The proportion of women in supervisory boards is related with the success of certain stock companies. This is confirmed by a study of the KIT Institute of Management and the professorship for management and controlling of the Georg-August-Universität Göttingen, which was funded by the Federal Ministry of Family Affairs. A significant positive effect of women in supervisory boards is found for companies focusing on private clients and/or companies having a high share of women among their employees.

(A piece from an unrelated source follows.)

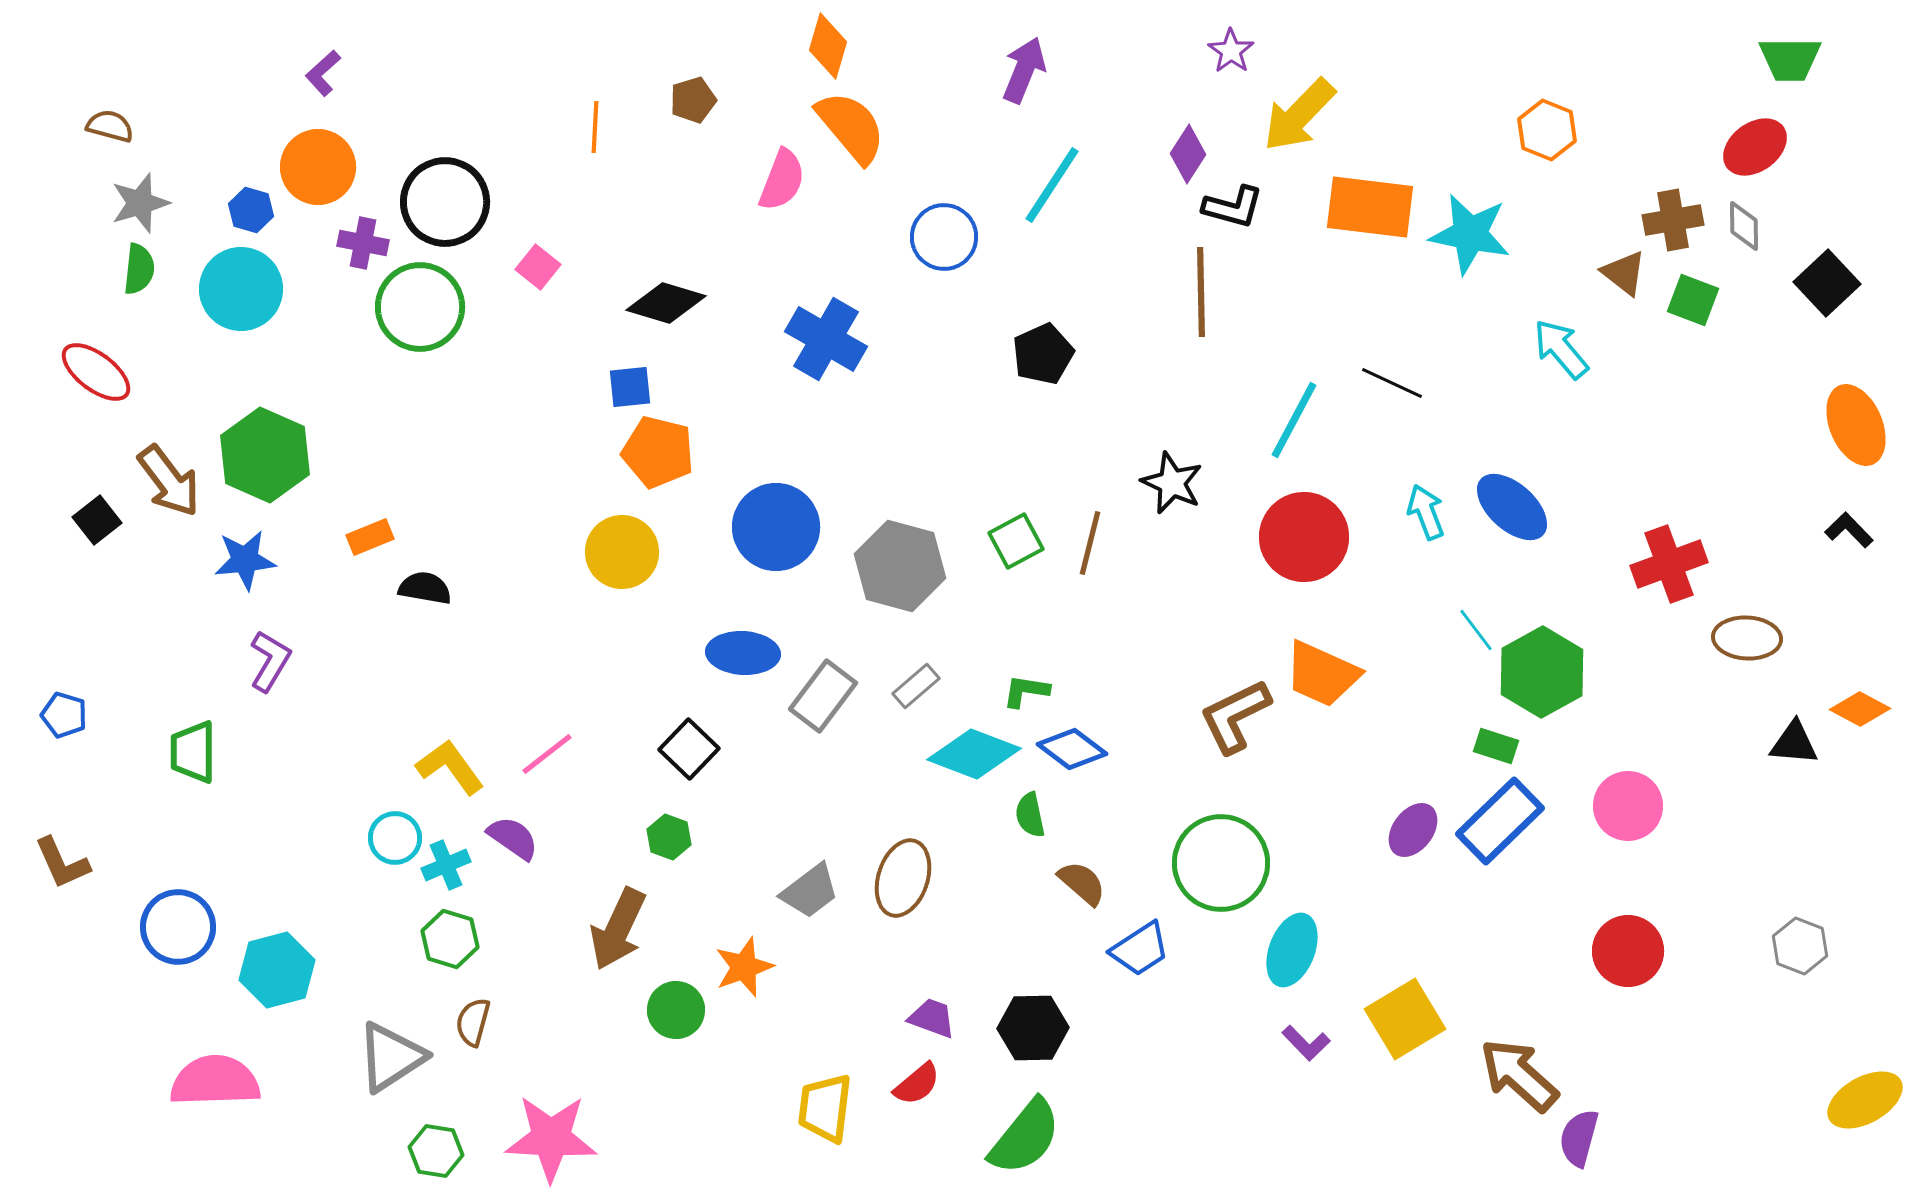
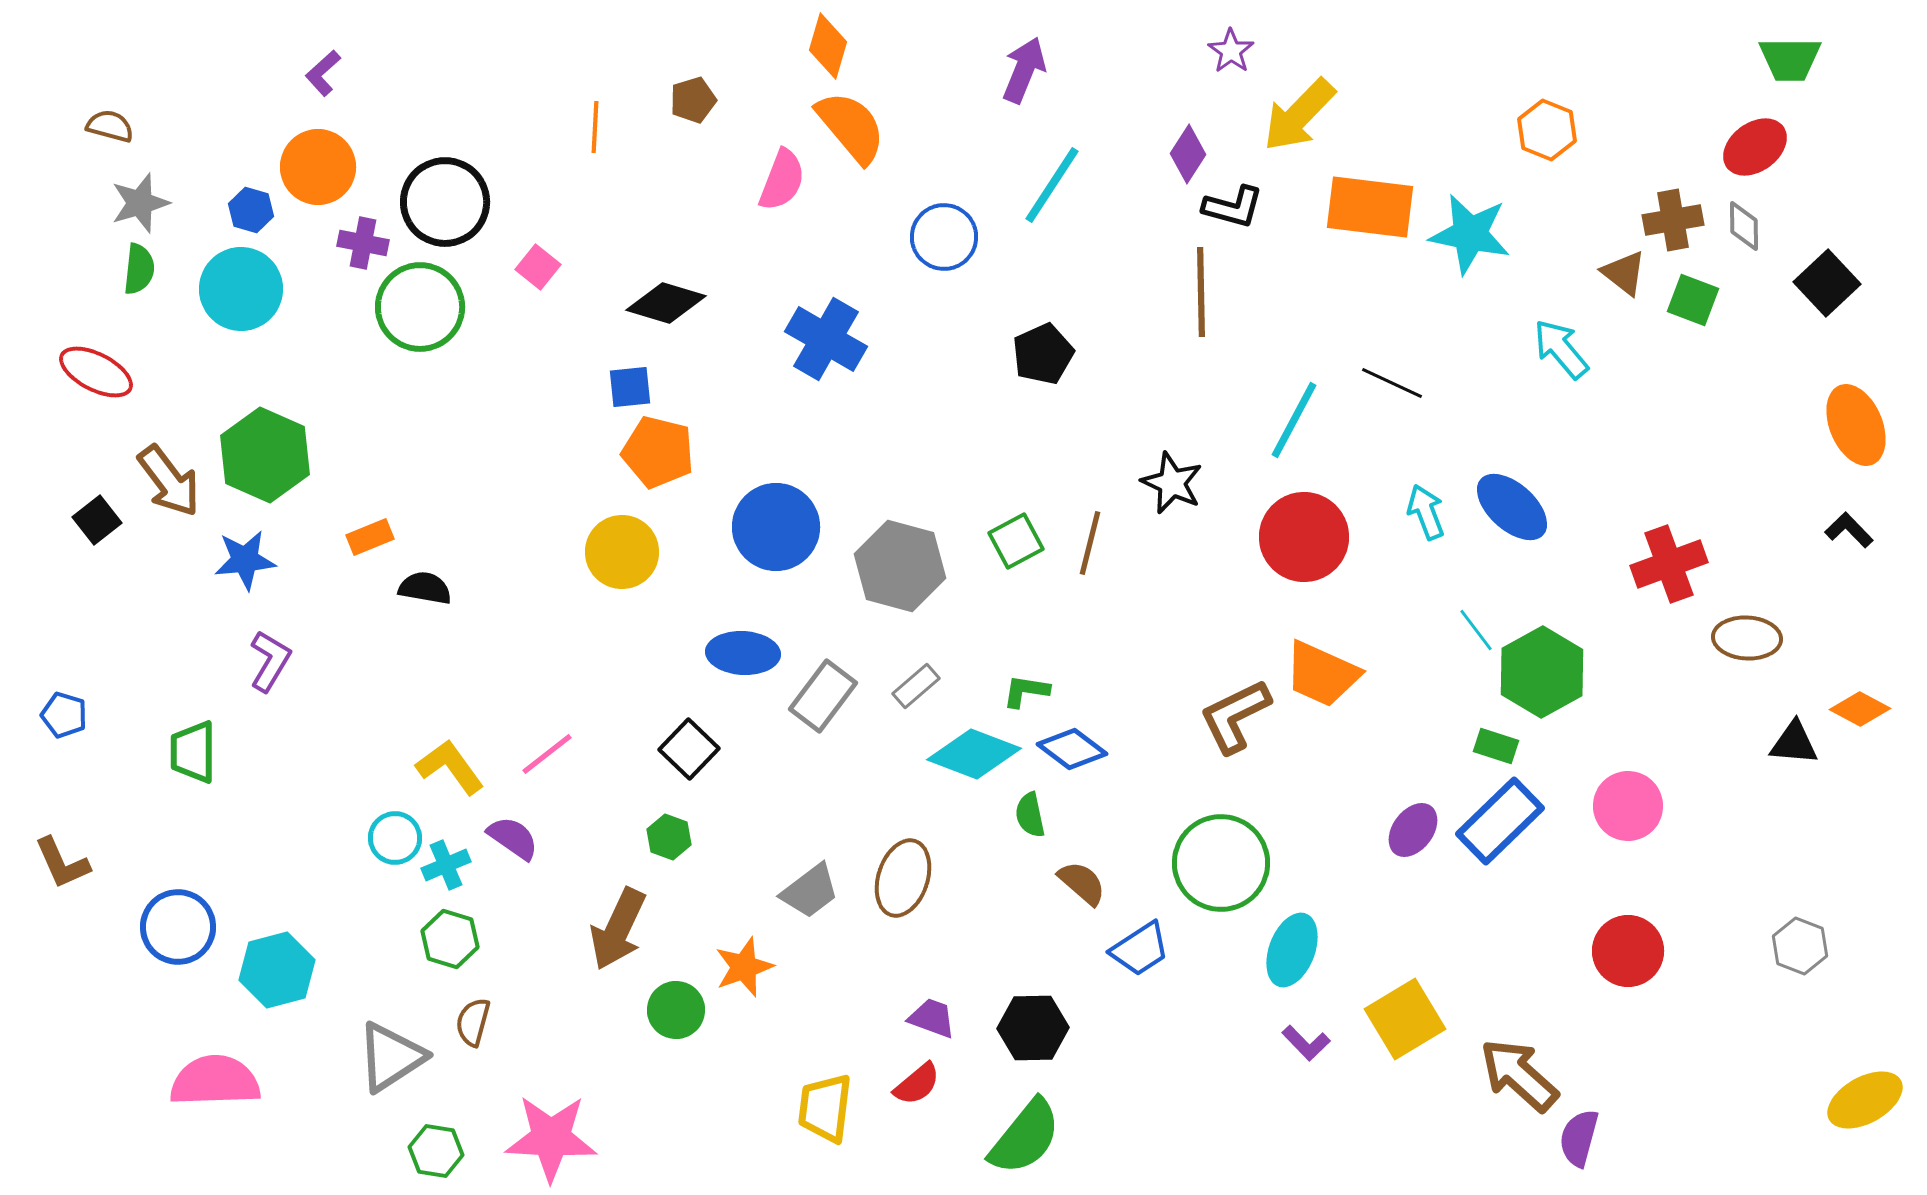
red ellipse at (96, 372): rotated 10 degrees counterclockwise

In their study “Frauen in Führungspositionen – Auswirkungen auf den Unternehmenserfolg” (women in executive positions – effects on the company’s success), Professor Hagen Lindstädt, holder of the Chair for Management at KIT, his staff member Dr. Kerstin
Fehre, and Professor Michael Wolff from the University of Göttingen analyzed the relationship between the share of women in supervisory boards of 160 joint stock companies in Germany and their financial performance. The study is based on data of the DAX family (DAX, MDAX, SDAX, TecDAX) from the years 2002 to 2010. The result: No statistically significant evidence can be found of the fact that women in German supervisory boards have a generally positive effect on the company performance. However, such evidence can be found for all companies of a certain type: They sell their products and services mainly to private clients (B2C business) and/or the share of women in the staff is high.
Dr. Kerstin Fehre explains that companies focusing on business with private customers succeed best in communicating with a diverse customer segment, i.e. men and women, when both genders are represented in the management team. Professor Hagen Lindstädt argues for diversity on the management level: “The more diverse a management body is, the better are the decisions made. The mix is important.”
A High Proportion of Women Attracts Motivated Female Employees
If companies have a high share of women in their staff, a strong female representation in the supervisory board has positive effects on attractiveness as employer. Such companies in particular attract motivated, performance- and career-oriented female employees. “Parallel to the demographic development in Germany and the implications for the lack of experts and executives, this aspect will even gain importance in the future,” says Fehre.
Women in Executive Positions Combine Job and Family
Investigation of the personal data of female executives revealed that 70% of the women in German supervisory boards are married, 60% have at least one child. In the executive boards, even 91% are married and 70% have one or several children. Consequently, the conception of women in executive positions without children, which is still omnipresent in the public, is not true.
The positive effects described can be noticed both for the presence and the share of women in supervisory boards. They apply to both internal (return on assets and return on equity) and external characteristics (market/book value). However, the study performed on behalf of the Federal Ministry of Family Affairs, Senior Citizens, Women, and Youth also reveals that the status quo of women in executive boards and supervisory boards has not yet improved considerably. The proportion of female supervisory board members in the prime standard of German stock exchange increased from 8.8% in 2009 to 9.1% in 2010. The share of enterprises with female supervisory board members increased from 35.4% in 2009 to 35.9% in 2010. Only 7.6% of the companies have female members in their executive boards. In late 2010, just 2.8% of thee executive positions were occupied by women. In 2009, this proportion amounted to 2.5%.
The authors of the study consider appropriate incentives for a sustainable increase in the proportion of women in executive positions reasonable. They argue that legal regulations should consider specific features and differences of the companies.